━━ DATA TO EXAMINE ━━

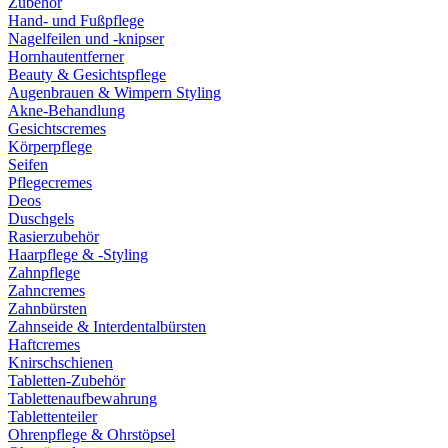
Zubehör
Hand- und Fußpflege
Nagelfeilen und -knipser
Hornhautentferner
Beauty & Gesichtspflege
Augenbrauen & Wimpern Styling
Akne-Behandlung
Gesichtscremes
Körperpflege
Seifen
Pflegecremes
Deos
Duschgels
Rasierzubehör
Haarpflege & -Styling
Zahnpflege
Zahncremes
Zahnbürsten
Zahnseide & Interdentalbürsten
Haftcremes
Knirschschienen
Tabletten-Zubehör
Tablettenaufbewahrung
Tablettenteiler
Ohrenpflege & Ohrstöpsel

━━━

[ACTIVITY]: The line with "Akne-Behandlung" marks where to start. Transcribe from there through the final line of the records, exactly and with nothing added.

[EXERCISE RESPONSE]:
Akne-Behandlung
Gesichtscremes
Körperpflege
Seifen
Pflegecremes
Deos
Duschgels
Rasierzubehör
Haarpflege & -Styling
Zahnpflege
Zahncremes
Zahnbürsten
Zahnseide & Interdentalbürsten
Haftcremes
Knirschschienen
Tabletten-Zubehör
Tablettenaufbewahrung
Tablettenteiler
Ohrenpflege & Ohrstöpsel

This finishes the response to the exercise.